Data entries

◆ ◆ ◆ ◆

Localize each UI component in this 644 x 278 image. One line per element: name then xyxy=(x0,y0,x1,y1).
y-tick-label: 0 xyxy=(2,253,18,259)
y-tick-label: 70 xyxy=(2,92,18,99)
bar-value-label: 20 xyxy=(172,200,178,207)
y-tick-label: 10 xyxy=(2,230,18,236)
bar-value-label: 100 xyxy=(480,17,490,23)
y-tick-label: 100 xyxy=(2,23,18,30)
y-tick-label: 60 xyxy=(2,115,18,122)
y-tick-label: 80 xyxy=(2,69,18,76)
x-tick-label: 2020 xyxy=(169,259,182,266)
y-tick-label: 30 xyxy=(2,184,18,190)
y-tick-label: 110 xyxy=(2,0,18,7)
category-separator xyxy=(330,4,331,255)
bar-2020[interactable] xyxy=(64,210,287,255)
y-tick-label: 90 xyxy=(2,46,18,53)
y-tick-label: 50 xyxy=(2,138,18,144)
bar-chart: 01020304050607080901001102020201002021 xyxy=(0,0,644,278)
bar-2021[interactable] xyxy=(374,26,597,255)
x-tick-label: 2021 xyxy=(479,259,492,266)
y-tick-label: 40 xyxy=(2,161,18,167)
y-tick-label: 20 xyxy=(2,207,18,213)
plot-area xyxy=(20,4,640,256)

◆ ◆ ◆ ◆

* **WHAT THE EXERCISE ASKS**
Each entry must be reproduced exactly, with nothing added or dropped.

* **TASK RESULT**
Localize each UI component in this 644 x 278 image. One line per element: name then xyxy=(x0,y0,x1,y1).
y-tick-label: 0 xyxy=(2,253,18,259)
y-tick-label: 70 xyxy=(2,92,18,99)
bar-value-label: 20 xyxy=(172,200,178,207)
y-tick-label: 10 xyxy=(2,230,18,236)
bar-value-label: 100 xyxy=(480,17,490,23)
y-tick-label: 100 xyxy=(2,23,18,30)
y-tick-label: 60 xyxy=(2,115,18,122)
y-tick-label: 80 xyxy=(2,69,18,76)
x-tick-label: 2020 xyxy=(169,259,182,266)
y-tick-label: 30 xyxy=(2,184,18,190)
y-tick-label: 110 xyxy=(2,0,18,7)
category-separator xyxy=(330,4,331,255)
bar-2020[interactable] xyxy=(64,210,287,255)
y-tick-label: 90 xyxy=(2,46,18,53)
y-tick-label: 50 xyxy=(2,138,18,144)
bar-chart: 01020304050607080901001102020201002021 xyxy=(0,0,644,278)
bar-2021[interactable] xyxy=(374,26,597,255)
x-tick-label: 2021 xyxy=(479,259,492,266)
y-tick-label: 40 xyxy=(2,161,18,167)
y-tick-label: 20 xyxy=(2,207,18,213)
plot-area xyxy=(20,4,640,256)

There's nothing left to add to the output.